Security Code Guidelines

These rules check the security guidelines from Sun, published at http://java.sun.com/security/seccodeguide.html#gcg

MethodReturnsInternalArray

Since: PMD 2.2

Exposing internal arrays to the caller violates object encapsulation since elements can be removed or replaced outside of the object that owns it. It is safer to return a copy of the array.

This rule is defined by the following Java class:net.sourceforge.pmd.lang.java.rule.sunsecure.MethodReturnsInternalArrayRule

Example(s):
  
public class SecureSystem {
  UserData [] ud;
  public UserData [] getUserData() {
      // Don't return directly the internal array, return a copy
      return ud;
  }
}
  
      

This rule has the following properties:

Name Default Value Description
violationSuppressRegex Suppress violations with messages matching a regular expression
violationSuppressXPath Suppress violations on nodes which match a given relative XPath expression.

ArrayIsStoredDirectly

Since: PMD 2.2

Constructors and methods receiving arrays should clone objects and store the copy. This prevents future changes from the user from affecting the original array.
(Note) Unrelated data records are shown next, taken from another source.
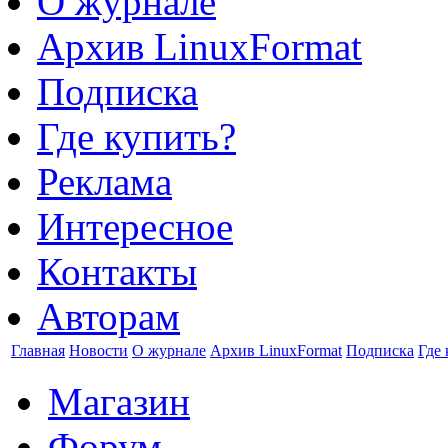
О журнале
Архив LinuxFormat
Подписка
Где купить?
Реклама
Интересное
Контакты
Авторам
Главная
Новости
О журнале
Архив LinuxFormat
Подписка
Где 
Магазин
Форум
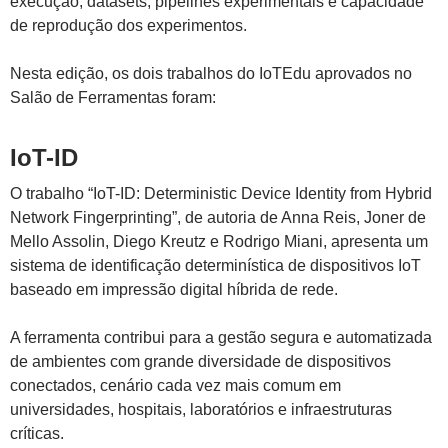
execução, datasets, pipelines experimentais e capacidade
de reprodução dos experimentos.
Nesta edição, os dois trabalhos do IoTEdu aprovados no
Salão de Ferramentas foram:
IoT-ID
O trabalho “IoT-ID: Deterministic Device Identity from Hybrid
Network Fingerprinting”, de autoria de Anna Reis, Joner de
Mello Assolin, Diego Kreutz e Rodrigo Miani, apresenta um
sistema de identificação determinística de dispositivos IoT
baseado em impressão digital híbrida de rede.
A ferramenta contribui para a gestão segura e automatizada
de ambientes com grande diversidade de dispositivos
conectados, cenário cada vez mais comum em
universidades, hospitais, laboratórios e infraestruturas
críticas.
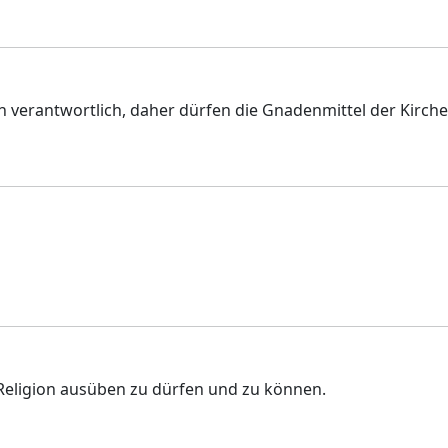
n verantwortlich, daher dürfen die Gnadenmittel der Kirch
e Religion ausüben zu dürfen und zu können.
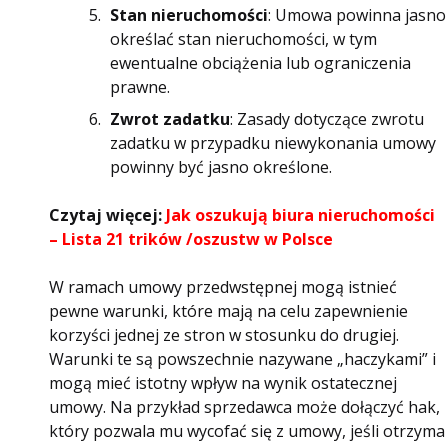
Stan nieruchomości
: Umowa powinna jasno
określać stan nieruchomości, w tym
ewentualne obciążenia lub ograniczenia
prawne.
Zwrot zadatku
: Zasady dotyczące zwrotu
zadatku w przypadku niewykonania umowy
powinny być jasno określone.
Czytaj więcej:
Jak oszukują biura nieruchomości
– Lista 21 trików /oszustw w Polsce
W ramach umowy przedwstępnej mogą istnieć
pewne warunki, które mają na celu zapewnienie
korzyści jednej ze stron w stosunku do drugiej.
Warunki te są powszechnie nazywane „haczykami” i
mogą mieć istotny wpływ na wynik ostatecznej
umowy. Na przykład sprzedawca może dołączyć hak,
który pozwala mu wycofać się z umowy, jeśli otrzyma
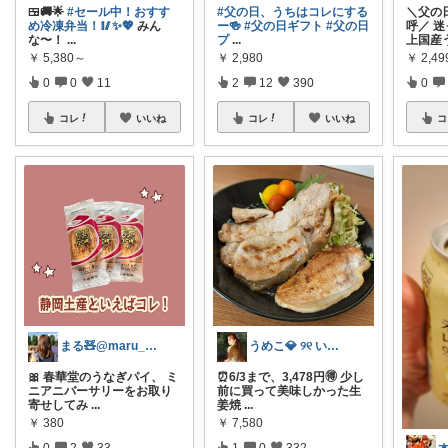
🍱🚚🌟
#セール中！おすす
#父の日、うちはコレにする
＼父の
め冷凍弁当！🥢✨💖
みん
ー🍻
#父の日ギフト
#父の日
呼／ 
な〜！
...
プ
...
上国産
￥
5,380～
￥
2,980
￥
2,4
0
0
11
2
12
390
0
コレ
いいね
コレ
いいね
コ
まる🧸@maru_kmania
うめこ💎 ୨୧ いつも感謝 ୨୧
🎀 春華堂のうなぎパイ、 ミ
⏰6/3まで、3,478円🉐 少し
ニアニバーサリーをお取り
前に買って美味しかった生
寄せしてみ
...
姜焼
...
￥
380
￥
7,580
0
2
33
1
0
332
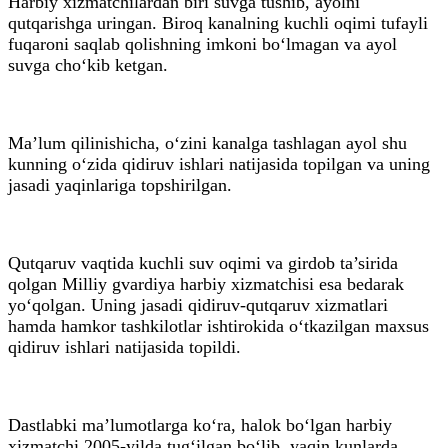
Harbiy xizmatchilardan biri suvga tushib, ayolni
qutqarishga uringan. Biroq kanalning kuchli oqimi tufayli
fuqaroni saqlab qolishning imkoni bo‘lmagan va ayol
suvga cho‘kib ketgan.
Ma’lum qilinishicha, o‘zini kanalga tashlagan ayol shu
kunning o‘zida qidiruv ishlari natijasida topilgan va uning
jasadi yaqinlariga topshirilgan.
Qutqaruv vaqtida kuchli suv oqimi va girdob ta’sirida
qolgan Milliy gvardiya harbiy xizmatchisi esa bedarak
yo‘qolgan. Uning jasadi qidiruv-qutqaruv xizmatlari
hamda hamkor tashkilotlar ishtirokida o‘tkazilgan maxsus
qidiruv ishlari natijasida topildi.
Dastlabki ma’lumotlarga ko‘ra, halok bo‘lgan harbiy
xizmatchi 2005-yilda tug‘ilgan bo‘lib, yaqin kunlarda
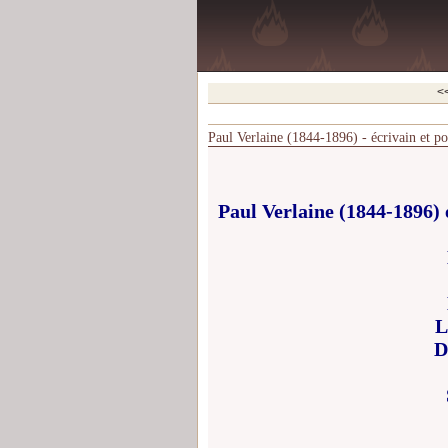
<
Paul Verlaine (1844-1896) - écrivain et po
Paul Verlaine (1844-1896) 
L
D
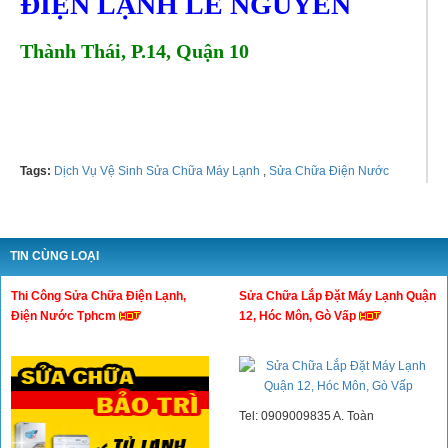
ĐIỆN LẠNH LÊ NGUYỄN
Thành Thái, P.14, Quận 10
Tel: 0395994488
Tags:
Dịch Vụ Vệ Sinh Sửa Chữa Máy Lạnh
,
Sửa Chữa Điện Nước
TIN CÙNG LOẠI
Thi Công Sửa Chữa Điện Lạnh,
Sửa Chữa Lắp Đặt Máy Lạnh Quận
Điện Nước Tphcm
12, Hóc Môn, Gò Vấp
Tel: 0909009835 A. Toàn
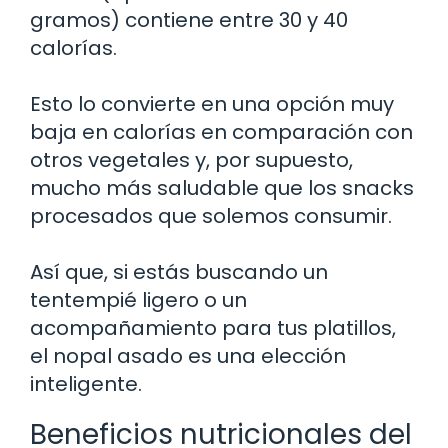
gramos) contiene entre 30 y 40
calorías.
Esto lo convierte en una opción muy
baja en calorías en comparación con
otros vegetales y, por supuesto,
mucho más saludable que los snacks
procesados que solemos consumir.
Así que, si estás buscando un
tentempié ligero o un
acompañamiento para tus platillos,
el nopal asado es una elección
inteligente.
Beneficios nutricionales del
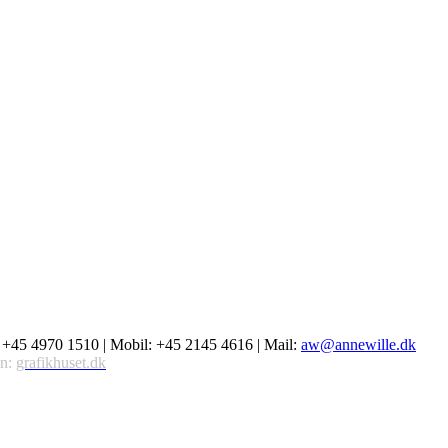
: +45 4970 1510 | Mobil: +45 2145 4616 | Mail:
aw@annewille.dk
gn:
grafikhuset.dk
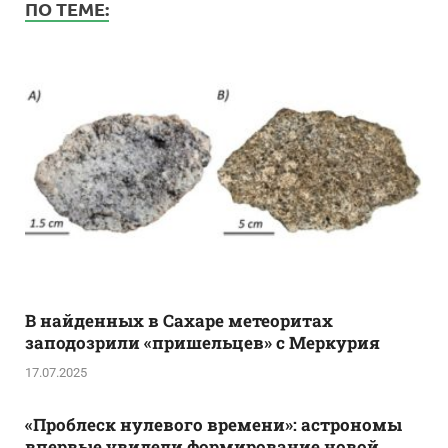
ПО ТЕМЕ:
В найденных в Сахаре метеоритах
заподозрили «пришельцев» с Меркурия
17.07.2025
«Проблеск нулевого времени»: астрономы
впервые увидели формирование новой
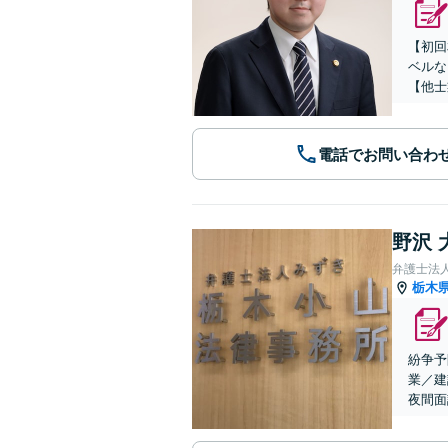
【初回
ベルな
【他士
電話でお問い合わ
野沢 
弁護士法
栃木
紛争予
業／建
夜間面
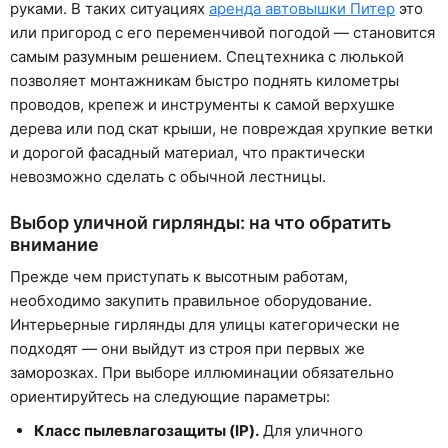
руками. В таких ситуациях
аренда автовышки Питер
это
или пригород с его переменчивой погодой — становится
самым разумным решением. Спецтехника с люлькой
позволяет монтажникам быстро поднять километры
проводов, крепеж и инструменты к самой верхушке
дерева или под скат крыши, не повреждая хрупкие ветки
и дорогой фасадный материал, что практически
невозможно сделать с обычной лестницы.
Выбор уличной гирлянды: на что обратить
внимание
Прежде чем приступать к высотным работам,
необходимо закупить правильное оборудование.
Интерьерные гирлянды для улицы категорически не
подходят — они выйдут из строя при первых же
заморозках. При выборе иллюминации обязательно
ориентируйтесь на следующие параметры:
Класс пылевлагозащиты (IP).
Для уличного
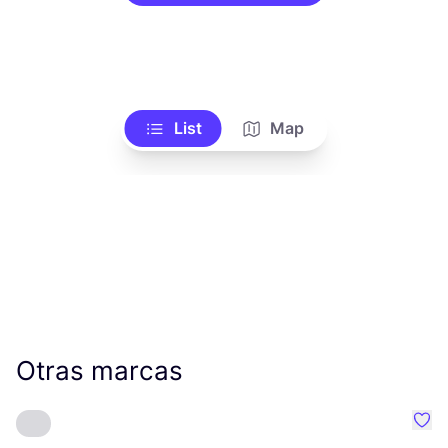
List
Map
Otras marcas
Favo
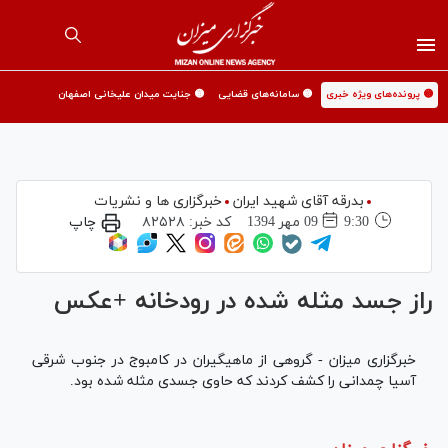
🟡 پرونده‌های ویژه خبری
🟡 سامانه‌های قضایی
🟡 جنایت میدان علیخانی اصفهان
بدرقه آقای شهید ایران
خبرگزاری ها و نشریات
9:30
09 مهر 1394
کد خبر:
۸۲۵۲۸
چاپ
راز جسد مثله شده در رودخانه +عکس
خبرگزاری میزان - گروهی از ماهیگیران در کامبوج در جنوب شرقی
آسیا چمدانی را کشف کردند که حاوی جسدی مثله شده بود.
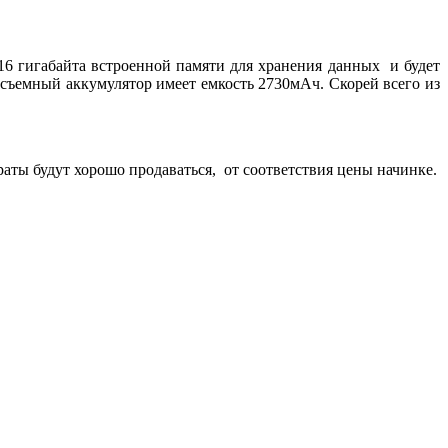
16 гигабайта встроенной памяти для хранения данных и будет
есъемный аккумулятор имеет емкость 2730мАч. Скорей всего из
аты будут хорошо продаваться, от соответствия цены начинке.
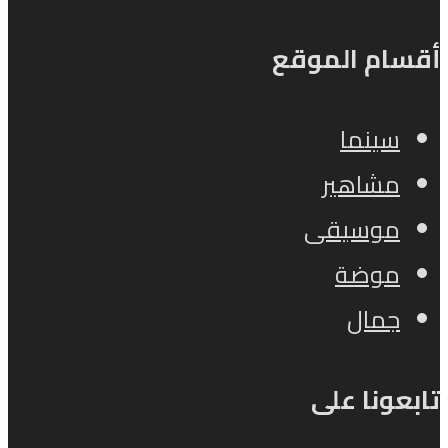
أقسام الموقع
سينما
مشاهير
موسيقى
موضة
جمال
تابعونا على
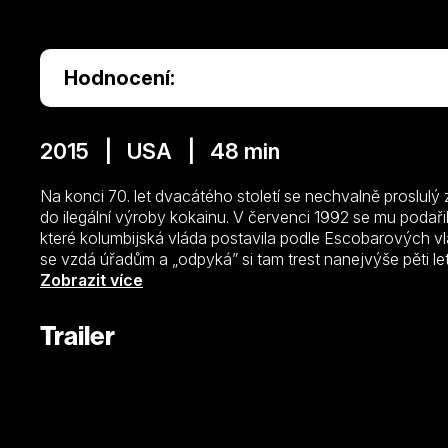
Hodnocení:
2015 | USA | 48 min
Na konci 70. let dvacátého století se nechvalně proslulý
do ilegální výroby kokainu. V červenci 1992 se mu podaři
které kolumbijská vláda postavila podle Escobarových 
se vzdá úřadům a „odpyká” si tam trest nanejvýše pěti le
Escobar stal legendárním drogovým baronem a narkoterori
Zobrazit více
je inspirovaný skutečností a odehrává se v krutém a ne
drogových gangů. Jeho hlavním hrdinou je Steve Murph
Trailer
amerického úřadu pro boj proti drogám, má za úkol dost
jeho kartel Medellín. Murphymu pomáhá agent Javier Peñ
do Kolumbie, zjišťují, že Escobar má mnohem závažnějš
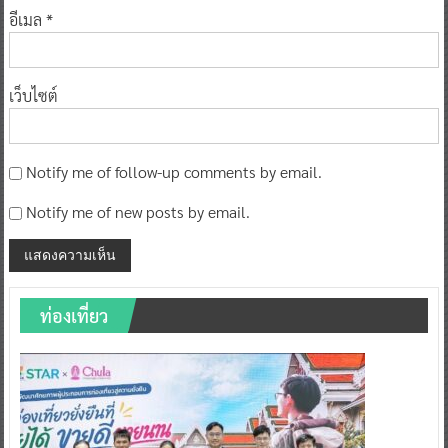
อีเมล
*
เว็บไซต์
Notify me of follow-up comments by email.
Notify me of new posts by email.
ท่องเที่ยว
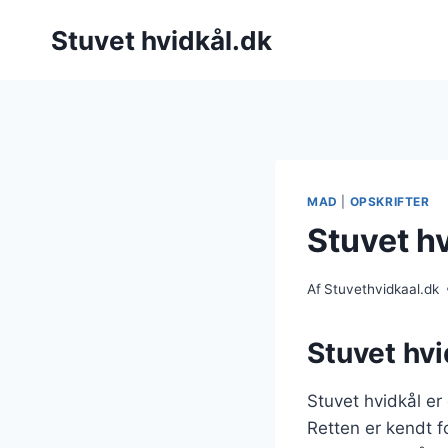
Fortsæt
Stuvet hvidkål.dk
til
indhold
MAD
|
OPSKRIFTER
Stuvet hv
Af
Stuvethvidkaal.dk
Stuvet hvi
Stuvet hvidkål er
Retten er kendt fo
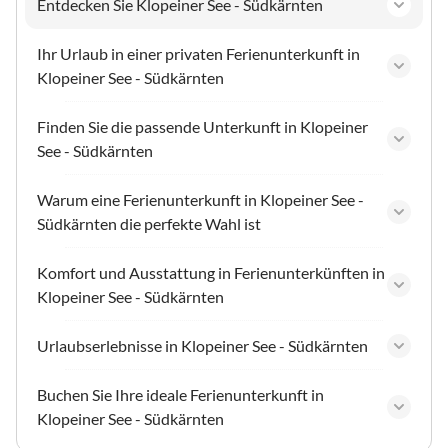
Entdecken Sie Klopeiner See - Südkärnten
Ihr Urlaub in einer privaten Ferienunterkunft in
Klopeiner See - Südkärnten
Finden Sie die passende Unterkunft in Klopeiner
See - Südkärnten
Warum eine Ferienunterkunft in Klopeiner See -
Südkärnten die perfekte Wahl ist
Komfort und Ausstattung in Ferienunterkünften in
Klopeiner See - Südkärnten
Urlaubserlebnisse in Klopeiner See - Südkärnten
Buchen Sie Ihre ideale Ferienunterkunft in
Klopeiner See - Südkärnten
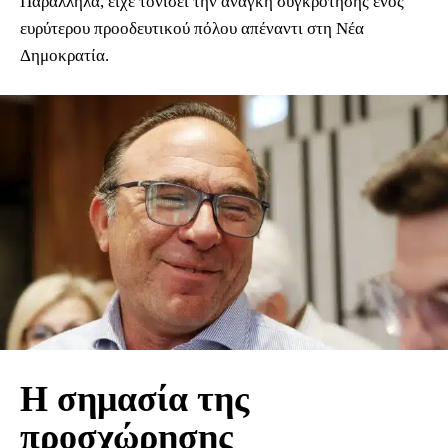
Παράλληλα, είχε τονίσει την ανάγκη συγκρότησης ενός
ευρύτερου προοδευτικού πόλου απέναντι στη Νέα
Δημοκρατία.
Η σημασία της
προσχώρησης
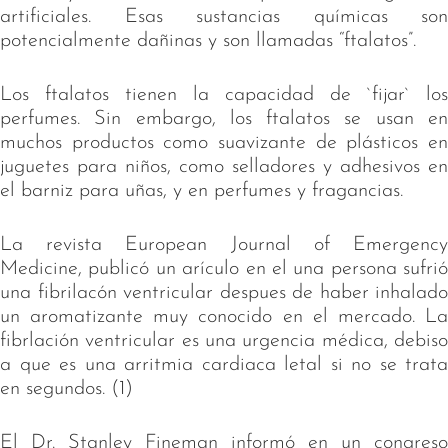
artificiales. Esas sustancias químicas son
potencialmente dañinas y son llamadas “ftalatos”.
Los ftalatos tienen la capacidad de `fijar` los
perfumes. Sin embargo, los ftalatos se usan en
muchos productos como suavizante de plásticos en
juguetes para niños, como selladores y adhesivos en
el barniz para uñas, y en perfumes y fragancias.
La revista European Journal of Emergency
Medicine, publicó un arículo en el una persona sufrió
una fibrilacón ventricular despues de haber inhalado
un aromatizante muy conocido en el mercado. La
fibrlación ventricular es una urgencia médica, debiso
a que es una arritmia cardiaca letal si no se trata
en segundos. (1)
El Dr. Stanley Fineman informó en un congreso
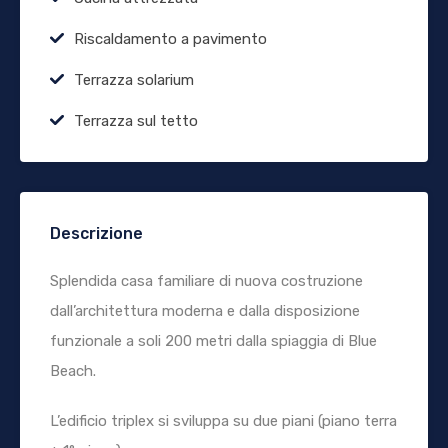
Riscaldamento a pavimento
Terrazza solarium
Terrazza sul tetto
Descrizione
Splendida casa familiare di nuova costruzione
dall’architettura moderna e dalla disposizione
funzionale a soli 200 metri dalla spiaggia di Blue
Beach.
L’edificio triplex si sviluppa su due piani (piano terra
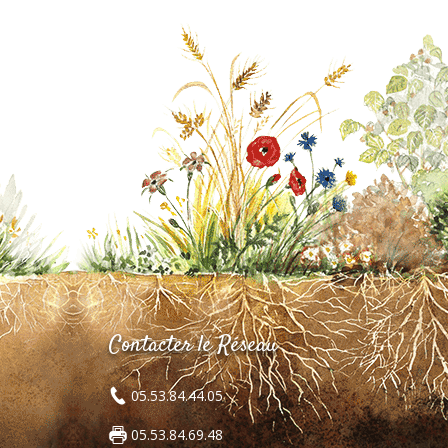
Contacter le Réseau
05.53.84.44.05
05.53.84.69.48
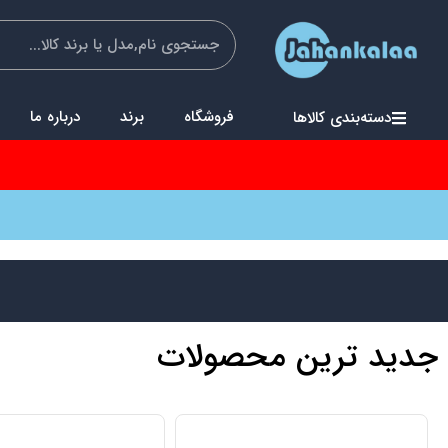
فروشگاه
برند
درباره ما
دسته‌بندی کالاها
جدید ترین محصولات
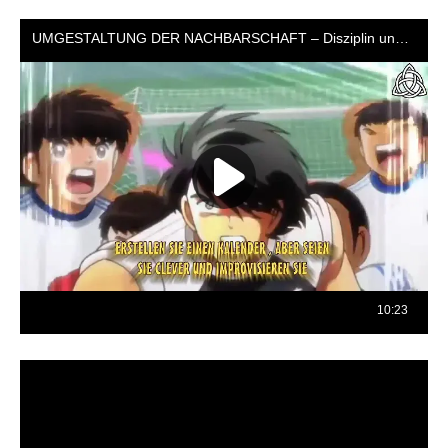
Reproductor
de
vídeo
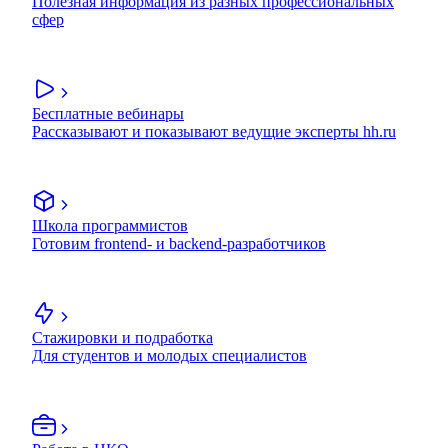
Полезная информация из разных профессиональных
сфер
Бесплатные вебинары
Рассказывают и показывают ведущие эксперты hh.ru
Школа программистов
Готовим frontend- и backend-разработчиков
Стажировки и подработка
Для студентов и молодых специалистов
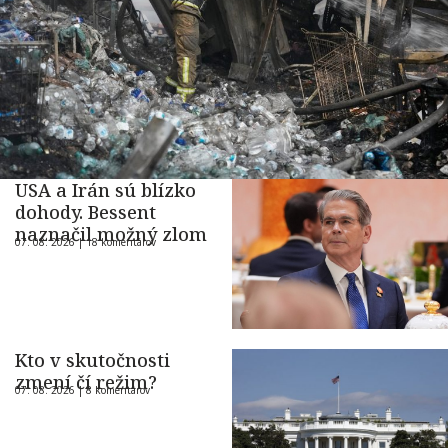
USA a Irán sú blízko
dohody. Bessent
naznačil možný zlom
07. 08. 2026 |
18 komentárov
Kto v skutočnosti
zmení čí režim?
07. 08. 2026 |
8 komentárov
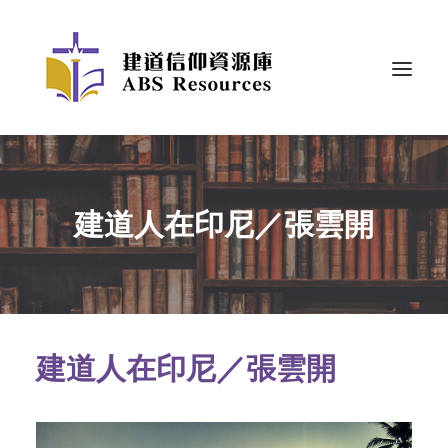
建道人在印尼／張雲開
建道人在印尼／張雲開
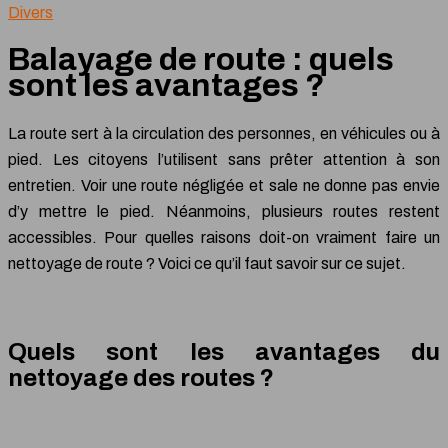
Divers
Balayage de route : quels
sont les avantages ?
La route sert à la circulation des personnes, en véhicules ou à
pied. Les citoyens l’utilisent sans prêter attention à son
entretien. Voir une route négligée et sale ne donne pas envie
d’y mettre le pied. Néanmoins, plusieurs routes restent
accessibles. Pour quelles raisons doit-on vraiment faire un
nettoyage de route ? Voici ce qu’il faut savoir sur ce sujet.
Quels sont les avantages du
nettoyage des routes ?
This rule is defined by the following Java class:net.sourceforge.pmd.lang.java.rule.sunsecure.ArrayIsStoredDirectlyRule

Example(s):
  
public class Foo {
  private String [] x;
    public void foo (String [] param) {
      // Don't do this, make a copy of the array at least
      this.x=param;
    }
}
  
      

This rule has the following properties:

Name Default Value Description
violationSuppressRegex Suppress violations with messages matching a regular expression
violationSuppressXPath Suppress violations on nodes which match a given relative XPath expression.